We always talk about school, parent meetings, how’s the street… how does Shirley deal with the influences her children get away from home?

“Look, I’ve learned that the street is undeniable. You’re never going to have your kids so protected that they’re not vulnerable to what’s out of the house. And for me the only real answer in front of the street is the house, it’s home, it’s family.

“Many times we tend to blame the government alone (which I am not denying all the negative things that education has today in Cuba, the current situation of the country); but in other countries you hear parents complain about bullying, violence in schools, gun tenure… I believe that in any difficult situation on the street, the best armor, the most effective, is the family, and in our case, from an experience of faith, of love for God. Abraham is always very persistent in that children must be created good self-esteem, in which they must be made to feel safe, that they must be helped. It’s like in the movies, that part before the fight or the sporting match where someone cheers on warriors or players; if that part works at home, ‘the street’ doesn’t hold.

“Because in this country, education remains for the house, but instruction is not chosen; there is a teaching system where your children will learn things that are not perhaps what you want to be taught; then you have to intervene; but trying not to turn them into schizophrenic beings, who live two parallel realities in the house and at school, and who are not aliens either, who do not know the reality of their country.

“The challenge of the Christian is in what Jesus said, in being meek as doves and cunning as snakes. Notice he didn’t tell us to be meek and meeker. And he also told us to learn to live like lambs among wolves. The house is that space to comfort, to generate self-esteem, to explain the things of the street: ‘what is happening, exists, happens every day, but it does not mean that it is right.’

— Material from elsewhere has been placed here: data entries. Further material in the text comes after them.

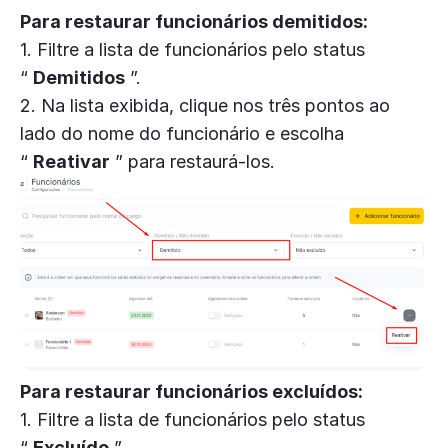
Para restaurar funcionários demitidos:
1. Filtre a lista de funcionários pelo status
“
Demitidos
”.
2. Na lista exibida, clique nos três pontos ao
lado do nome do funcionário e escolha
“
Reativar
” para restaurá-los.
Para restaurar funcionários excluídos:
1. Filtre a lista de funcionários pelo status
“
Excluído
”.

“After all, they are eight hours of their day interacting with a world that you cannot control or change or choose; and that alone you manage to handle it and you manage to give it another meaning when the command post, the control of the keys, is in the house, so that we can talk, to tell the story of Cuba in another way. Also so as not to have our children all the time faced with the environment, because that is also not healthy… many times we want children to free up battles that are ours. When you educate a child, you have to try to make it free of you, your story is yours, theirs have to be built by them, little by little.

“And there are always values, there are rules; we go to the dominoes to church and I say, you may not want to go tomorrow and I’ll have to respect it.
“What you have is to give them the best armor, create that space for them and let them know that they will always be able to reach the house, and they will always have there the blanket that will protect them, as well as the rod that corrects them.”